For amateurs, the path usually looks something like this:
The Partner Commitment Arc
The key insight in that progression: most of the drop-off happens between "informal regulars" and "first tournament together." That's the DTR moment — and the reason so many promising partnerships stall there is that nobody wants to be the one to say it out loud first.
A few things that help: lead with a specific event rather than a general ask. "Want to enter the Dinkers spring ladder with me in April?" is easier to respond to than "do you want to be my partner?" Give them an easy out if the timing doesn't work. And if they say yes, agree explicitly on a few things before you show up: who covers the middle on the forehand side, whether you're stacking, and — most importantly — what a bad day looks like for each of you and how you want to handle it. Six Zero recommends creating a simple reset phrase together — something like "new point, new opportunity" — so you have a shared language before the pressure arrives.
When It's Not Working

When It's Not Working
Some partnerships don't survive the first tournament. That's normal. The question is whether you handle the exit with the same care you brought to the beginning.

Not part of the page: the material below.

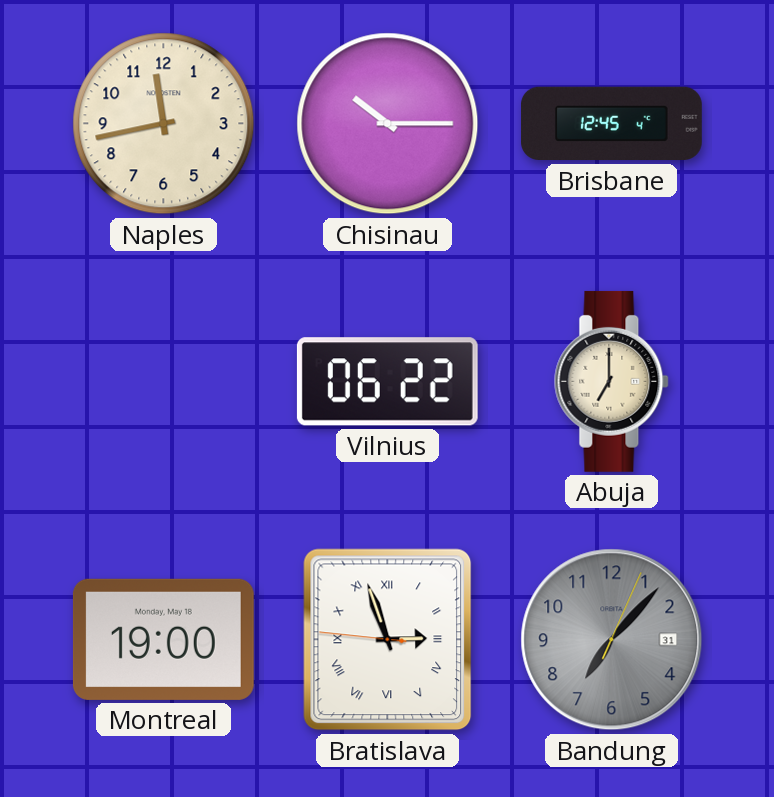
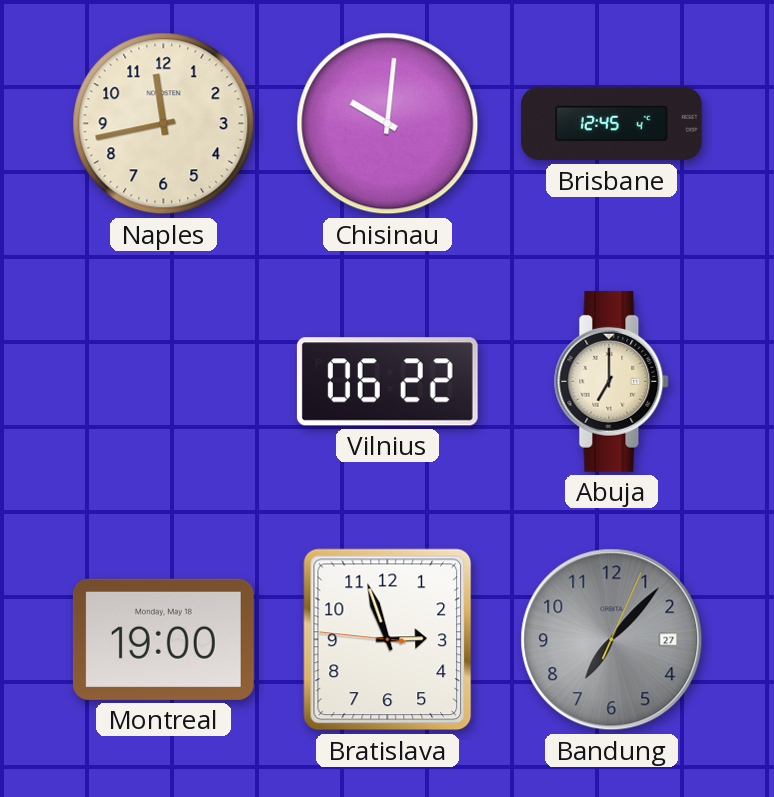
Chisinau: 10:15 -> 10:01
Bratislava numerals: Roman -> Arabic
Bandung date: 31 -> 27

Empower Pickleball makes the important distinction between saving and trusting. Over-accommodating partners — poaching balls that aren't yours, drifting into your partner's lane, taking over when they're struggling — erodes trust rather than building it. By the time it feels like the partnership isn't working, that pattern is usually already established. If you recognize it happening, it's worth naming before you walk away.
The pickleball community in Rochester is small enough that how you handle a partnership ending matters. A simple "I think we're at different stages with where we want to take our game — I really appreciate playing with you" is enough. The court is too small for burned bridges.
What I find interesting about all of this is that it mirrors what David described so well: the whole arc, from first court chemistry to the DTR conversation to the ending, is just a relationship with a paddle in it. And the same things that make any relationship work — honesty, trust, paying attention — are exactly what makes a doubles partnership work too.
The right partner is already at one of these courts. You've probably already played with them. The only thing left is paying attention.